During a recent campaign event, Florida Senator Bill Nelson said, “That story of Rwanda is very instructive to us because when a place gets so tribal that the two tribes won’t have anything to do with each other, and that jealousy turns into hate—we saw what happened to the Hutus and the Tutsis in Rwanda, it turned into a genocide. A million people hacked to death within a few months. And we have got to watch what’s happening here.”
That got a lot of headlines even though U.S. ethnicity is binary only if seen as white vs. everybody else. Whatever Sen. Nelson meant, those who do see it that way have certainly gained prominence since Trump took the White House.

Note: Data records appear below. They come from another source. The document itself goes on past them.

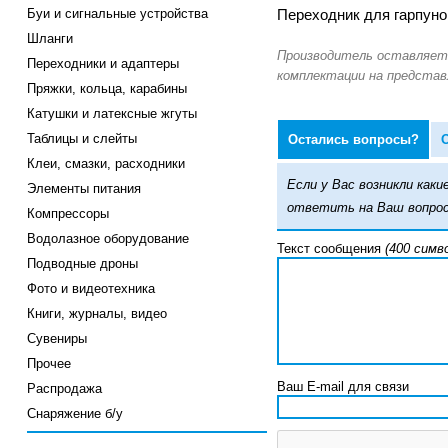
Буи и сигнальные устройства
Переходник для гарпуно
Шланги
Переходники и адаптеры
Пряжки, кольца, карабины
Катушки и латексные жгуты
Таблицы и слейты
Остались вопросы?
Клеи, смазки, расходники
Если у Вас возникли ка
Элементы питания
ответить на Ваш вопрос
Компрессоры
Водолазное оборудование
Текст сообщения
(400 симв
Подводные дроны
Фото и видеотехника
Книги, журналы, видео
Сувениры
Прочее
Ваш E-mail для связи
Распродажа
Снаряжение б/у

That was a newly minted reference to the Rwandan genocide in U.S. discourse, however. Rwanda is most often remembered in urgent calls for “humanitarian intervention,” a.k.a. war, to stop another genocide. We’re told that the U.S. failed to stop Rwanda’s 1994 genocide, so we’re now obliged to “intervene” anytime and anywhere another genocide is underway. That’s why, we’re falsely told, the U.S. and its NATO allies had to bomb Libya into ongoing chaos in 2011. That’s why Lockheed Martin had to step up production of cruise missiles to drop on Syria. That’s why Sens. Cory Booker and Elizabeth Warren, both 2020 Democratic presidential hopefuls, became initial co-sponsors of an Orwellian bill to “enhance” our government’s ability to “prevent genocide and mass atrocities” with military force: Senate Bill 1158, the Elie Wiesel Genocide and Atrocities Prevention Act of 2018.